• _ABOUT THIS EXERCISE_: If a line in the data holds "votre", copy that line out in full.

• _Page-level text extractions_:
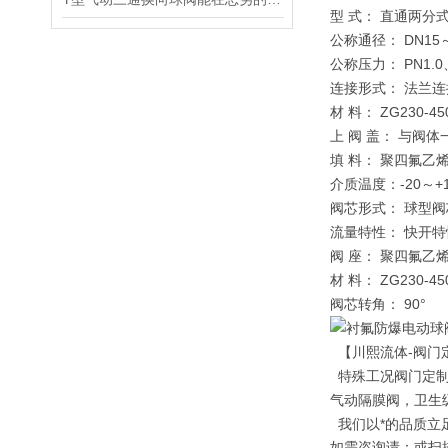
型 式： 直通两分
公称通径： DN15
公称压力： PN1.0、
连接形式： 法兰连接 J
材 料： ZG230-45
上 阀 盖： 与阀
填 料： 聚四氟乙
介质温度：-20～+1
阀芯形式： 球型阀
流量特性： 快开特
阀 座： 聚四氟乙
材 料： ZG230-45
阀芯转角： 90°
【川熙流体-阀门
特殊工况阀门定制
气动隔膜阀，卫生
我们以*的品质立
如需咨询请：或扫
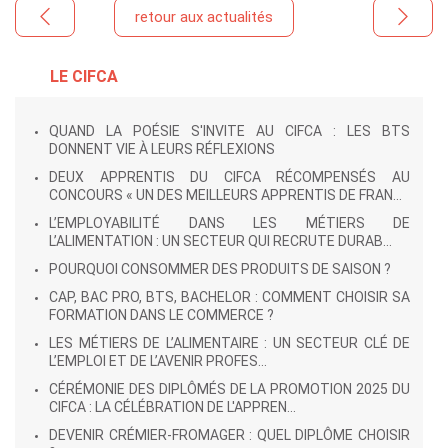
retour aux actualités
LE CIFCA
QUAND LA POÉSIE S'INVITE AU CIFCA : LES BTS
DONNENT VIE À LEURS RÉFLEXIONS
DEUX APPRENTIS DU CIFCA RÉCOMPENSÉS AU
CONCOURS « UN DES MEILLEURS APPRENTIS DE FRAN...
L’EMPLOYABILITÉ DANS LES MÉTIERS DE
L’ALIMENTATION : UN SECTEUR QUI RECRUTE DURAB...
POURQUOI CONSOMMER DES PRODUITS DE SAISON ?
CAP, BAC PRO, BTS, BACHELOR : COMMENT CHOISIR SA
FORMATION DANS LE COMMERCE ?
LES MÉTIERS DE L’ALIMENTAIRE : UN SECTEUR CLÉ DE
L’EMPLOI ET DE L’AVENIR PROFES...
CÉRÉMONIE DES DIPLÔMÉS DE LA PROMOTION 2025 DU
CIFCA : LA CÉLÉBRATION DE L'APPREN...
DEVENIR CRÉMIER-FROMAGER : QUEL DIPLÔME CHOISIR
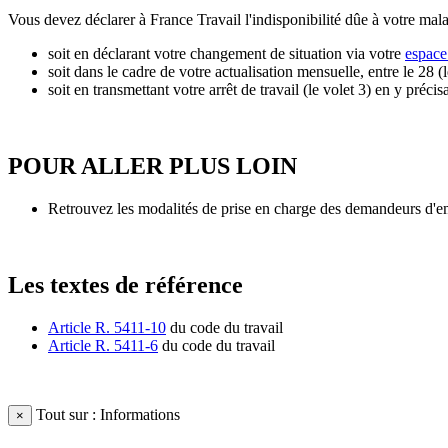
Vous devez déclarer à France Travail l'indisponibilité dûe à votre mala
soit en déclarant votre changement de situation via votre
espace
soit dans le cadre de votre actualisation mensuelle, entre le 28 (
soit en transmettant votre arrêt de travail (le volet 3) en y précisa
POUR ALLER PLUS LOIN
Retrouvez les modalités de prise en charge des demandeurs d'emp
Les textes de référence
Article R. 5411-10
du code du travail
Article R. 5411-6
du code du travail
Tout sur : Informations
×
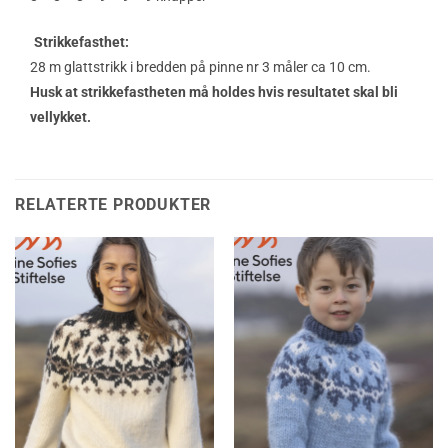
Strikkefasthet:
28 m glattstrikk i bredden på pinne nr 3 måler ca 10 cm.
Husk at strikkefastheten må holdes hvis resultatet skal bli
vellykket.
RELATERTE PRODUKTER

• _RESPONSE_:
Vous devez déclarer à France Travail l'indisponibilité dûe à votre mala
soit en déclarant votre changement de situation via votre
soit dans le cadre de votre actualisation mensuelle, entre le 28 (
soit en transmettant votre arrêt de travail (le volet 3) en y précisa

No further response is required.